Кроме поэтов, хотелось бы, чтобы «Академическая библиотека русских писателей» включила в состав свой и писателей-мыслителей, давших большой толчок русскому сознанию. Давно мечтается о Corpus’e, т. е. о сводном издании русских славянофилов. Еще на студенческой скамье для новичков русского склада души, лет 25 назад, чувствовался недостаток в таком издании. «Откуда взять? Где найти? Где и у кого прочесть?» — спрашивалось о русской особливости, о русском самостоятельном лице в истории. Помню определенно, мы студентами об этом спрашивали и тогда ответа не находили. А «Бокль» и «Льюис», можно сказать, на каждом шагу валялись по дороге, хватая за ноги, как проститутки: говорю о дешевизне и обилии изданий и популяризации. Наконец, «Академическая библиотека» может подумать о народной песне, о народной сказке, о былине, загадке, пословице. Где взять все это дешево? А нужно дешево. Пора русскому гимназисту, русской учащейся девушке дать народное русское слово, дать умное русское слово, взамен Мопассана и «Энгельса с Марксом», от которых прохода на книжном рынке нет, между прочим просто по дешевизне их. Конечно, тут не должно быть партийности, и вместе с Киреевским (где взять его сочинения?) и Конст.
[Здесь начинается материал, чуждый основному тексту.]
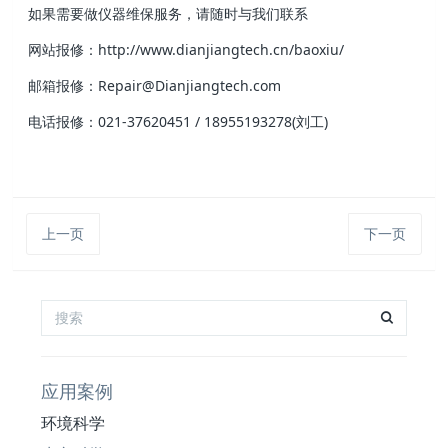
如果需要做仪器维保服务，请随时与我们联系
网站报修：http://www.dianjiangtech.cn/baoxiu/
邮箱报修：Repair@Dianjiangtech.com
电话报修：021-37620451 / 18955193278(刘工)
上一页
下一页
应用案例
环境科学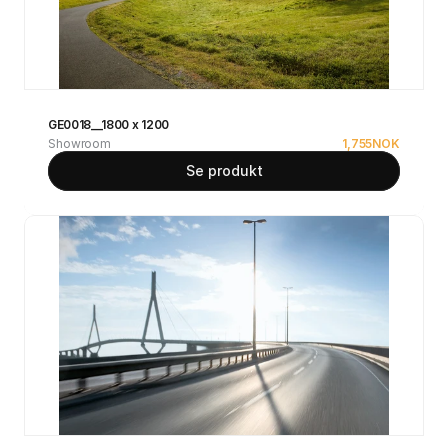
GE0018__1800 x 1200
Showroom
1,755
NOK
Se produkt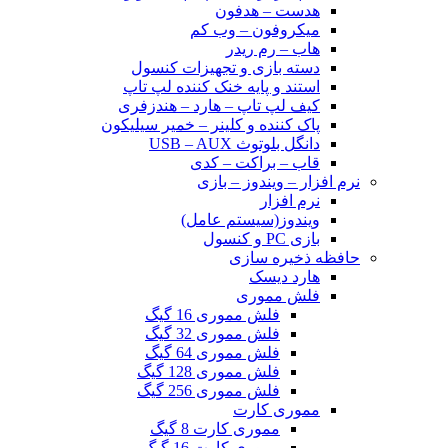
هدست – هدفون
میکروفون – وب کم
هاب – رم ریدر
دسته بازی و تجهیزات کنسول
استند و پایه خنک کننده لپ تاپ
کیف لپ تاپ – هارد – هندزفری
پاک کننده و کلینر – خمیر سیلیکون
دانگل بلوتوث USB – AUX
قاب – براکت – کدی
نرم افزار – ویندوز – بازی
نرم افزار
ویندوز(سیستم عامل)
بازی PC و کنسول
حافظه ذخیره سازی
هارد دیسک
فلش مموری
فلش مموری 16 گیگ
فلش مموری 32 گیگ
فلش مموری 64 گیگ
فلش مموری 128 گیگ
فلش مموری 256 گیگ
مموری کارت
مموری کارت 8 گیگ
مموری کارت 16 گیگ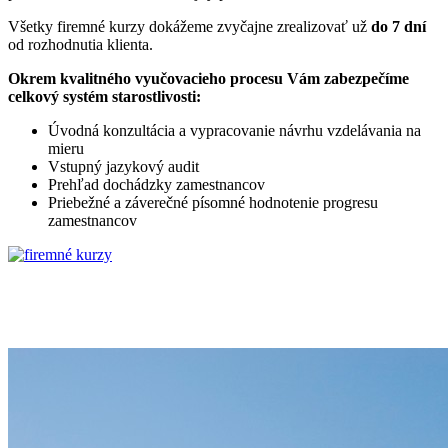
Všetky firemné kurzy dokážeme zvyčajne zrealizovať už
do 7 dní
od rozhodnutia klienta.
Okrem kvalitného vyučovacieho procesu Vám zabezpečíme
celkový systém starostlivosti:
Úvodná konzultácia a vypracovanie návrhu vzdelávania na
mieru
Vstupný jazykový audit
Prehľad dochádzky zamestnancov
Priebežné a záverečné písomné hodnotenie progresu
zamestnancov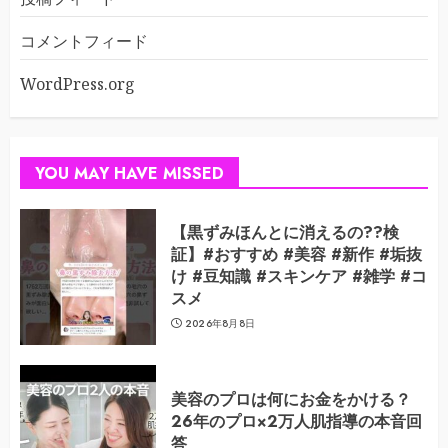
コメントフィード
WordPress.org
YOU MAY HAVE MISSED
【黒ずみほんとに消えるの??検
証】#おすすめ #美容 #新作 #垢抜
け #豆知識 #スキンケア #雑学 #コ
スメ
2026年8月8日
美容のプロは何にお金をかける？
26年のプロ×2万人肌指導の本音回
答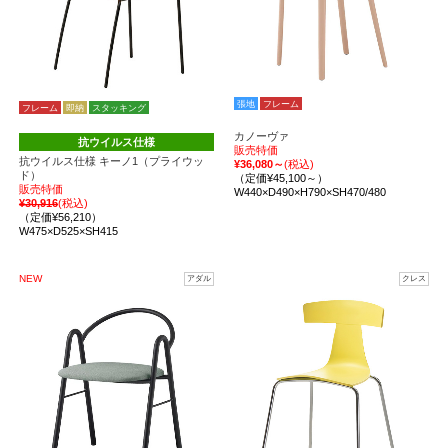
張地
フレーム
フレーム
即納
スタッキング
カノーヴァ
抗ウイルス仕様
販売特価
抗ウイルス仕様 キーノ1（プライウッ
¥36,080～
(税込)
ド）
（定価¥45,100～）
販売特価
W440×D490×H790×SH470/480
¥30,916
(税込)
（定価¥56,210）
W475×D525×SH415
NEW
アダル
クレス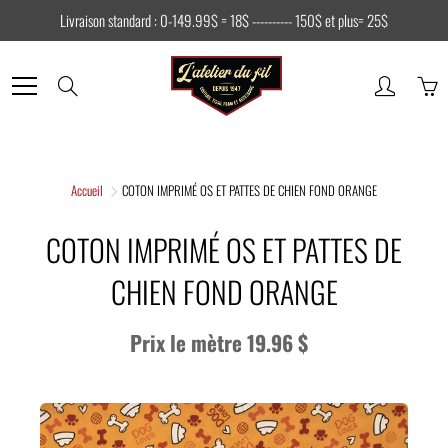
Skip
Livraison standard : 0-149.99$ = 18$ ---------- 150$ et plus= 25$
to
Content
Search
Accueil
COTON IMPRIMÉ OS ET PATTES DE CHIEN FOND ORANGE
COTON IMPRIMÉ OS ET PATTES DE
CHIEN FOND ORANGE
Prix le mètre 19.96 $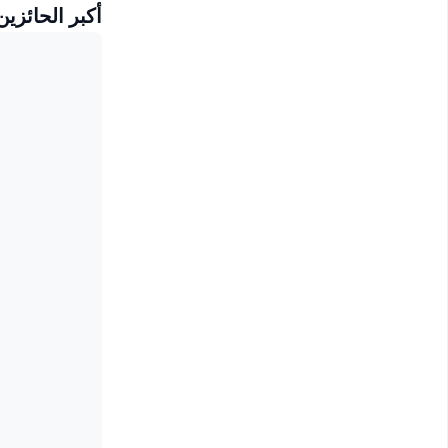
أكبر الحائزين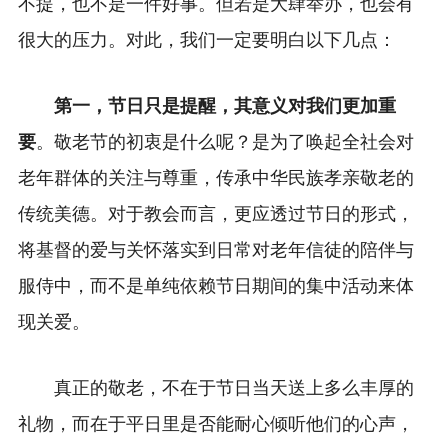
不提，也不是一件好事。但若是大肆举办，也会有
很大的压力。对此，我们一定要明白以下几点：
第一，节日只是提醒，其意义对我们更加重
要
。敬老节的初衷是什么呢？是为了唤起全社会对
老年群体的关注与尊重，传承中华民族孝亲敬老的
传统美德。对于教会而言，更应透过节日的形式，
将基督的爱与关怀落实到日常对老年信徒的陪伴与
服侍中，而不是单纯依赖节日期间的集中活动来体
现关爱。
真正的敬老，不在于节日当天送上多么丰厚的
礼物，而在于平日里是否能耐心倾听他们的心声，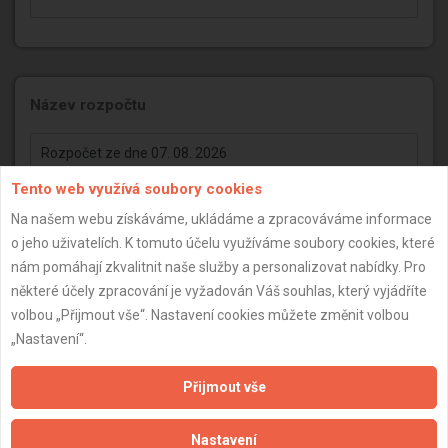
Název rozpočtu
Tento web využívá soubory cookies
Na našem webu získáváme, ukládáme a zpracováváme informace
o jeho uživatelích. K tomuto účelu využíváme soubory cookies, které
nám pomáhají zkvalitnit naše služby a personalizovat nabídky. Pro
některé účely zpracování je vyžadován Váš souhlas, který vyjádříte
volbou „Přijmout vše“. Nastavení cookies můžete změnit volbou
„Nastavení“.
Pochopte automatický rozpočet ve
třech minutách...
Přijmout vše
Nastavení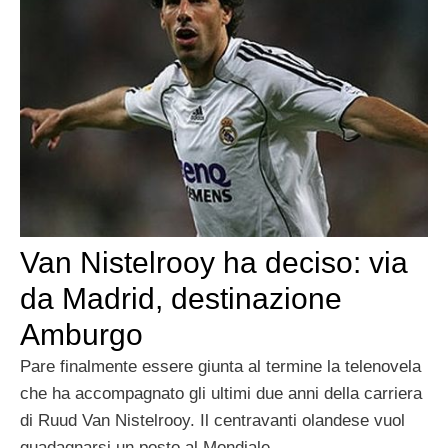
Van Nistelrooy ha deciso: via
da Madrid, destinazione
Amburgo
Pare finalmente essere giunta al termine la telenovela
che ha accompagnato gli ultimi due anni della carriera
di Ruud Van Nistelrooy. Il centravanti olandese vuol
guadagnarsi un posto al Mondiale,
Аксаковым нужно дать и Чаадаева, и Радищева. Пусть дана будет вся замечательная русская мысль, русское политическое чувство, государственное чувство, рядом с русскими художниками формы. "Не одни поэты, но и русская дума, глубокая и чистосердечная, — вот желательный девиз для издания, великолепного в своем замысле и начале.
Следующий выпуск «Библиотеки» будет посвящен Лермонтову, предположенному в пяти томах, за 4 р. 50 к., который выйдет в 1910 году. Энергия издания есть тоже вещь, совершенно необходимая в данном случае.
Впервые опубликовано: Новое время. 1909. 24 окт. № 12076.